WHAT YOU ARE ASKED TO DO: Here the answer must be the exact run of lines from the line holding "顔や首元のイボやポツポツを" to the end of the material below, and nothing else.

RECORDED DATA:
★ ★ ★ ★ ★ ★ ★
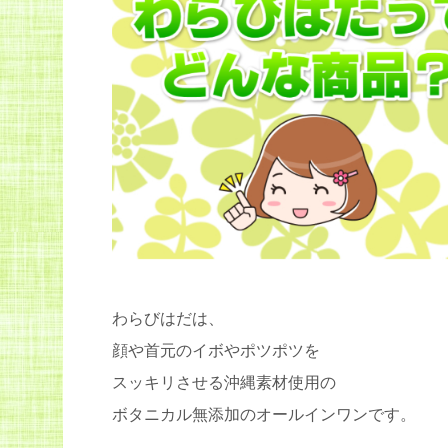
わらびはだは、
顔や首元のイボやポツポツを
スッキリさせる沖縄素材使用の
ボタニカル無添加のオールインワンです。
★ ★ ★ ★ ★ ★ ★
REPLY:
顔や首元のイボやポツポツを
スッキリさせる沖縄素材使用の
ボタニカル無添加のオールインワンです。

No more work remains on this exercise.